A 40-line Diff Algorithm Implementation for React's Virtual DOM
This article explains the design and implementation of a minimal 40‑line Diff algorithm for React’s virtual DOM, covering node attribute changes, insertions, deletions, and moves, and provides a complete TypeScript demo that marks nodes with placement or deletion flags for efficient DOM updates.
Any framework that relies on a virtual DOM must compare the before and after node trees, which requires a Diff algorithm. Although many articles describe the logic, the concepts are often quickly forgotten after reading.
Design Idea of the Diff Algorithm
We can categorize the situations a Diff algorithm needs to handle into three groups:
Node attribute changes (e.g., className, style).
Node insertion or deletion.
Node movement.
Based on these three cases, a common design is:
Determine which case the current node belongs to.
If it is an insertion or deletion, execute the corresponding logic.
If it is an attribute change, execute the attribute‑update logic.
If it is a movement, execute the move logic.
In practice, the priority of these operations is considered equal, but node movement occurs less frequently, so most frameworks (React, Vue) check the more common cases first and handle the rare cases later.
Demo Introduction
First we define the data structure of a virtual DOM node:
type Flag = 'Placement' | 'Deletion';
interface Node {
key: string;
flag?: Flag;
index?: number;
}key uniquely identifies a node, while flag indicates the operation that should be performed on the real DOM after the diff (placement for insertion/move, deletion for removal).

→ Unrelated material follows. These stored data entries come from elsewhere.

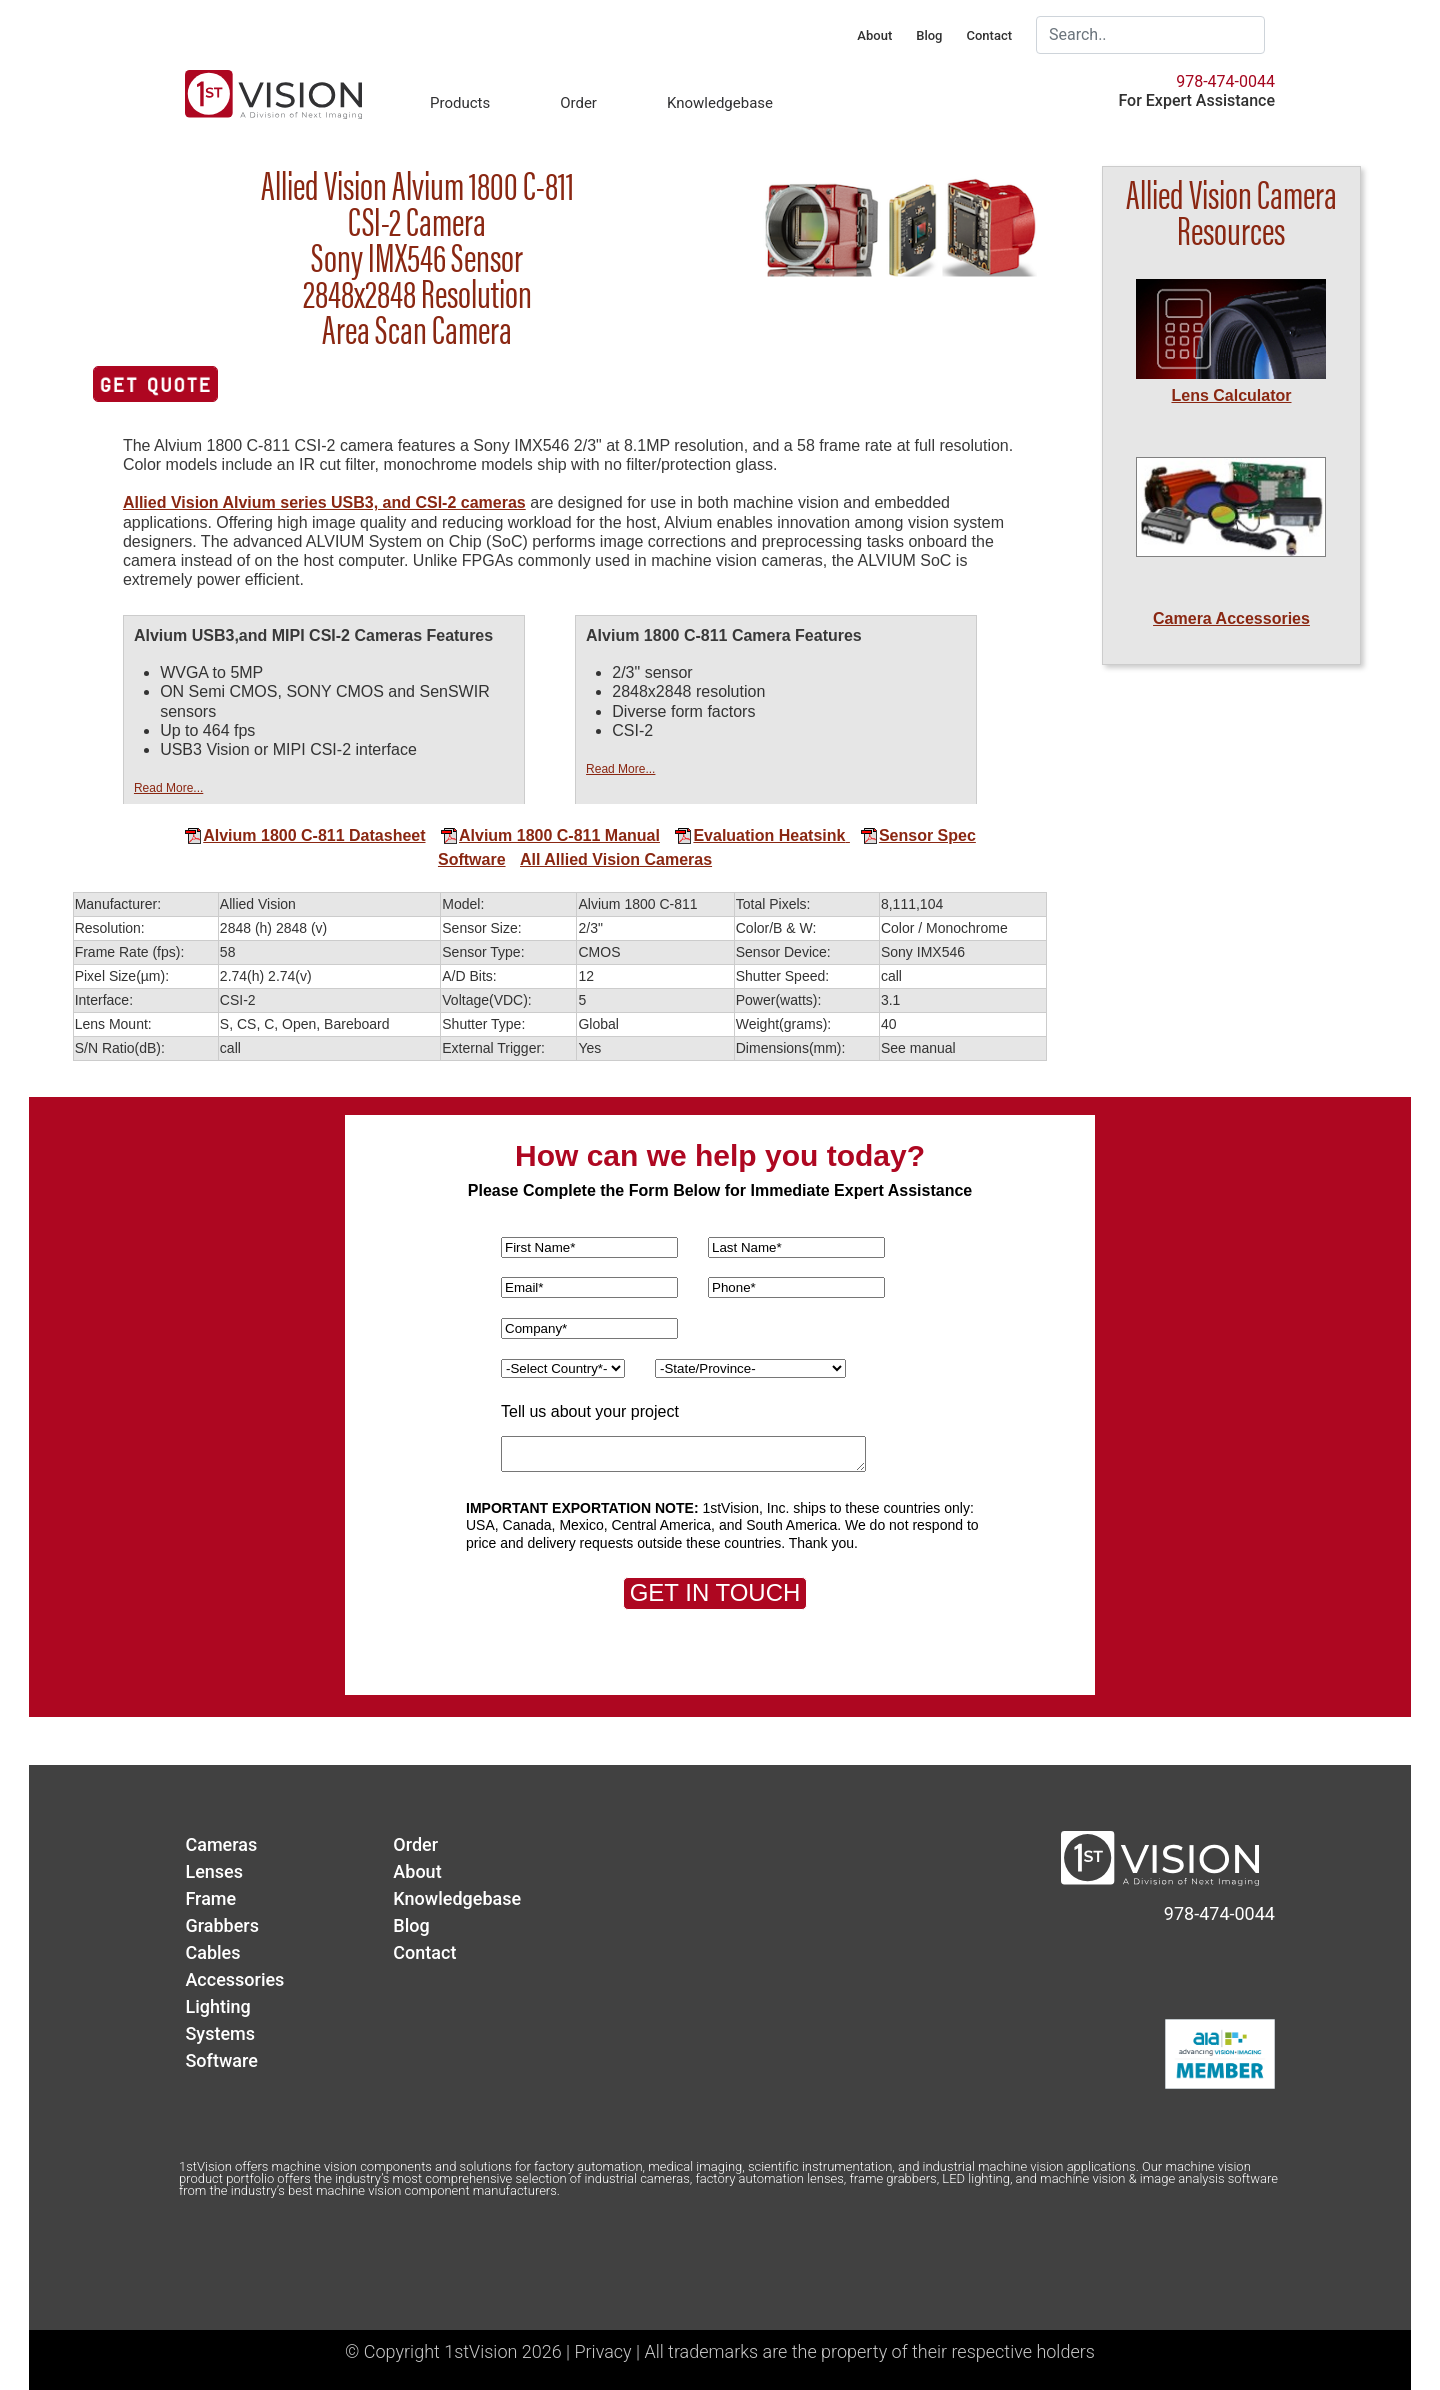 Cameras (221, 1844)
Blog (929, 35)
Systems (220, 2033)
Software (472, 859)
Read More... (168, 788)
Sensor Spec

The index records the node’s position among its siblings.
Core Diff Function
The diff function receives the node list before and after the update and returns a new list where each node is marked with the appropriate flag:
type NodeList = Node[];
function diff(before: NodeList, after: NodeList): NodeList {
// ...implementation
}Example:
// before
const before = [{key: 'a'}];
// after
const after = [{key: 'd'}];
// diff(before, after) returns
[
{key: "d", flag: "Placement"},
{key: "a", flag: "Deletion"}
]Here {key: "d", flag: "Placement"} means a new DOM node for d should be inserted, while {key: "a", flag: "Deletion"} means the DOM node for a should be removed.
Algorithm Steps
Preparation before traversal.
Traverse the after list.
Post‑traversal cleanup.
Preparation
We store each node from before in a Map keyed by node.key for O(1) lookup and record its original index:
const result: NodeList = [];
const beforeMap = new Map
();
before.forEach((node, i) => {
node.index = i;
beforeMap.set(node.key, node);
});Traversing the After List
During the traversal, if a node exists in beforeMap it is reusable; otherwise it is a new node and receives a Placement flag. For reusable nodes we compare its original index with lastPlacedIndex (the index of the last node that did not need to move). If the original index is smaller, the node has moved to the right and we mark it with Placement . Otherwise we update lastPlacedIndex and keep the node in place.
let lastPlacedIndex = 0;
for (let i = 0; i < after.length; i++) {
const afterNode = after[i];
afterNode.index = i;
const beforeNode = beforeMap.get(afterNode.key);
if (beforeNode) {
// reusable node
beforeMap.delete(beforeNode.key);
const oldIndex = beforeNode.index as number;
if (oldIndex < lastPlacedIndex) {
// move to the right
afterNode.flag = 'Placement';
result.push(afterNode);
continue;
} else {
// stay in place
lastPlacedIndex = oldIndex;
}
} else {
// new node
afterNode.flag = 'Placement';
result.push(afterNode);
}
}Post‑Traversal Cleanup
After processing after , any nodes left in beforeMap could not be reused and must be deleted:
beforeMap.forEach(node => {
node.flag = 'Deletion';
result.push(node);
});The final result array contains all nodes with their appropriate Placement or Deletion flags, ready for the real‑DOM update phase.
Conclusion
The most challenging part of the Diff algorithm is handling the lastPlacedIndex logic that decides whether a reusable node should be moved. By following the demo and stepping through the code, you can gain a solid understanding of how React’s reconciliation works under the hood.